Parceria entre Fundação BB e ONU Mulheres irá impulsionar agricultoras familiares do Rio Grande do Sul, Paraná e Rio de Janeiro

“A gente tem que chorar no começo para sorrir no fim”. Foi com esta frase, que a jogadora Marta da Silva sintetizou como deve ser o investimento para que o futebol feminino brasileiro seja vencedor. O desabafo foi após a derrota para o time da França em junho. Marta, além de ser eleita seis vezes a melhor jogadora do mundo pela Federação Internacional de Futebol (Fifa), é embaixadora da ONU Mulheres e reivindica os mesmos direitos para homens e mulheres no futebol.

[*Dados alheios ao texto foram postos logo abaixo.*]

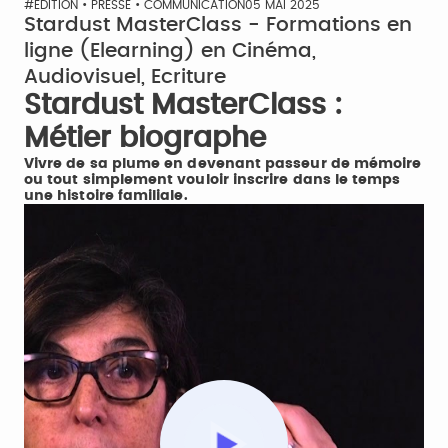
#EDITION • PRESSE • COMMUNICATION
05 MAI 2025
Stardust MasterClass - Formations en
ligne (Elearning) en Cinéma,
Audiovisuel, Ecriture
Stardust MasterClass :
Métier biographe
Vivre de sa plume en devenant passeur de mémoire
ou tout simplement vouloir inscrire dans le temps
une histoire familiale.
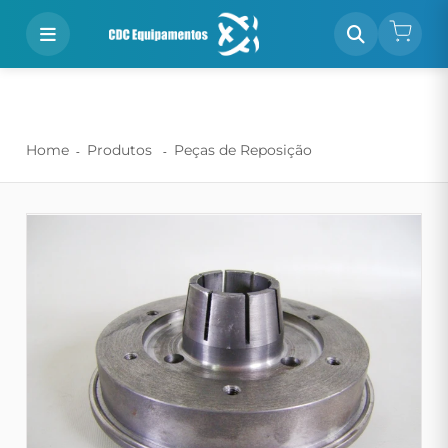
Home
Produtos
Peças de Reposição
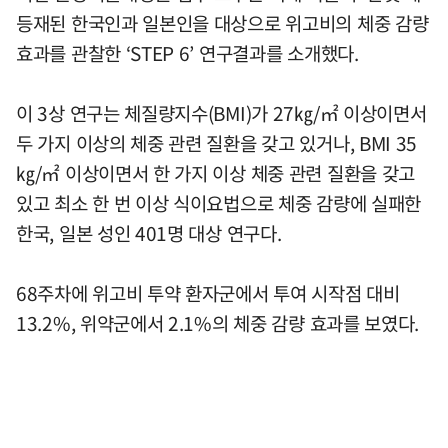
등재된 한국인과 일본인을 대상으로 위고비의 체중 감량
효과를 관찰한 ‘STEP 6’ 연구결과를 소개했다.
이 3상 연구는 체질량지수(BMI)가 27㎏/㎡ 이상이면서
두 가지 이상의 체중 관련 질환을 갖고 있거나, BMI 35
㎏/㎡ 이상이면서 한 가지 이상 체중 관련 질환을 갖고
있고 최소 한 번 이상 식이요법으로 체중 감량에 실패한
한국, 일본 성인 401명 대상 연구다.
68주차에 위고비 투약 환자군에서 투여 시작점 대비
13.2%, 위약군에서 2.1%의 체중 감량 효과를 보였다.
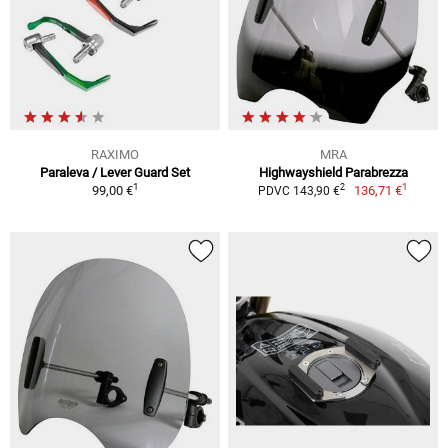
RAXIMO
MRA
Paraleva / Lever Guard Set
Highwayshield Parabrezza
1
1
2
99,00 €
136,71 €
PDVC 143,90 €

A metáfora “chorar no começo, para sorrir no fim” é uma realidade para várias mulheres, não só no futebol, mas também na agricultura. Ainda há uma realidade no meio rural, da mulher cuidar da casa, dos filhos, da lavoura, mas a decisão sobre os rumos da produção continuam na mão dos homens. Estudos da Organização das Nações Unidas para a Alimentação e a Agricultura (FAO), que representa a posição da ONU, aponta que as mulheres são responsáveis por 40% da produção de alimentos no Brasil, mas não possuem os mesmos acessos aos recursos de financiamento agrícola, aos serviços e educação. Porém, em países em que as mulheres alcançam as mesmas oportunidades, a produção agrícola aumenta no mínimo um terço. Isto ocorre porque as mulheres tendem a reinvestir o lucro na produção e no bem-estar da família.

Este é um dos diagnósticos levantados pela ONU Mulheres que possibilitou a parceria entre a entidade e a Fundação Banco do Brasil no projeto Mulheres Rurais em Rede. A união de forças, possibilitou o apoio para o Movimento de Mulheres do Nordeste Paraense (MMNEPA), em janeiro deste ano, da Associação de Comercialização Solidária Xique Xique, no Rio Grande do Norte e a mais nova entidade beneficiada é a Cooperativa de Comércio Justo e Consciente GiraSol, com sede em Porto Alegre.

O investimento social é de mais de R$ 849 mil e vai atender 18 empreendimentos de agricultoras familiares, quilombolas e mulheres reassentadas pela reforma agrária dos estados do Rio Grande do Sul, Paraná e Rio de Janeiro. Serão 180 mulheres atendidas de forma direta e ao todo, 14 municípios contemplados: Teresópolis, Magé e Maricá no estado do Rio de Janeiro; Pitanga, Mallet, e Inácio Martins no estado do Paraná e; Mostardas, Itati, Torres, Viamão, Gravataí, Taquara, Portão, Piratini no estado do Rio Grande do Sul.

A parceria foi assinada no dia 10 de julho, em Porto Alegre com as presenças do presidente da Fundação BB Asclepius Soares, representante da ONU Mulheres do Brasil, Ana Carolina Querino e das representantes de entidades ligadas ao movimento de mulheres do campo, agroecologia e economia solidária.

Para o presidente da Fundação Banco do Brasil o objetivo da parceria é fortalecer os empreendimentos solidários e econômicos liderados por mulheres e reduzir as desigualdades. “Ao fazer esta parceria com a ONU Mulheres, a Fundação BB contribui ainda mais para a autonomia, geração de renda e protagonismo das mulheres rurais”, avalia.